Trois jeunes engagés dans le Groupe jurassien de la grève pour le climat.
© Neil Labrador

Face à face. Des jeunes engagés dans le Groupe jurassien de la grève pour le climat. Et des syndicalistes à l’écoute, mais dubitatifs. La convergence des luttes a encore du chemin à parcourir.

Les jeunes engagés pour le climat préparent une grande journée d’action. Invités par Unia Transjurane, trois militants ont présenté la démarche

Après le succès de leur manifestation du 28 septembre dernier à Berne, les jeunes engagés pour le climat veulent intensifier la pression sur le monde politique et économique. Ils préparent, à l’image de la grève des femmes du 14 juin, une grande journée d’action pour le 15 mai 2020, la «grève pour l’avenir». A cette fin, ils cherchent à impliquer les syndicats dans cette mobilisation et à faire converger luttes sociales et environnementales. Jeudi dernier à Moutier, Unia Transjurane, à l’occasion de son assemblée des membres, avait invité trois militants du Groupe régional jurassien de la grève du climat, Gaëlle, Sophie et Joachim, à présenter leur projet.

«Nous sommes dans le déni depuis longtemps face à la crise écologique», a déclaré en préambule Gaëlle devant la trentaine de participants à la rencontre. La jeune femme a rappelé que selon les prévisions les plus pessimistes du Groupe d'experts intergouvernemental sur l'évolution du climat (GIEC), la température globale pourrait s’élever de 7 degrés à l’horizon 2100 si rien n’est entrepris. Le Canton du Jura ou la Ville de Delémont ont eu beau décréter «l’urgence climatique», dans les faits ces déclarations ne sont pas contraignantes. Face à cette situation, le mouvement des jeunes avance quatre revendications: «Nous exigeons que la Suisse reconnaisse la catastrophe climatique comme une crise à surmonter et que la Confédération informe la société avec compétence. Nous demandons que, d’ici à 2030, la Suisse ne produise plus d’émissions nettes de gaz à effet de serre et cela sans prévoir de technologies de compensation. La réduction des émissions devrait être d’au moins 13% par année dès 2020 et de 8% à partir de 2024. Nous voulons aussi la justice climatique. Enfin, si ces exigences ne peuvent être satisfaites dans le système actuel, nous estimons qu’un changement de système est nécessaire», a détaillé Gaëlle.

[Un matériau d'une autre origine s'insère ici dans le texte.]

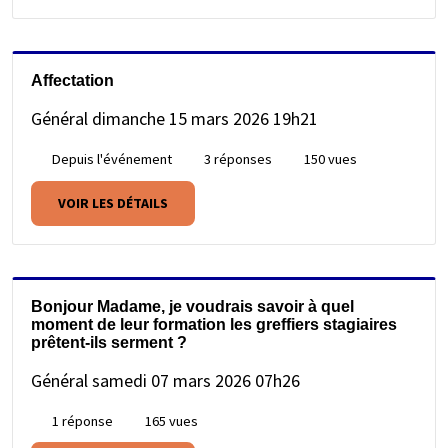
Affectation
Général
dimanche 15 mars 2026 19h21
Depuis l'événement
3 réponses
150 vues
VOIR LES DÉTAILS
Bonjour Madame, je voudrais savoir à quel
moment de leur formation les greffiers stagiaires
prêtent-ils serment ?
Général
samedi 07 mars 2026 07h26
1 réponse
165 vues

Justice climatique? Changement de système? «Les acteurs principaux du réchauffement climatique doivent faire plus d’efforts. Nous sommes de très grands pollueurs, surtout si on prend en compte les activités de la place financière à l’étranger. Il y a une injustice entre les pays, mais aussi une injustice de plus en plus évidente entre les classes sociales, qui peut prendre plusieurs formes, par exemple les atteintes à la santé. On sait que ce sont les plus riches qui émettent la plus grande quantité de gaz à effet de serre», a expliqué, de son côté, Joachim, en écartant les «mesures d’austérité verte». «L’imposition du capital et des revenus offre des moyens plus importants de financer la transition que les pseudo-taxes carbone.» Et le jeune homme de prévenir: «Si on laisse la finance et l’économie diriger le navire, on est fichu. Dans le système capitaliste, la croissance est indispensable, peut-elle être verte? On en doute. Il faut laisser les combustibles fossiles dans le sol, comme l’a dit Greta Thunberg. Cela veut dire rendre obsolètes une grande partie des infrastructures existantes et cela implique une destruction phénoménale de capital.»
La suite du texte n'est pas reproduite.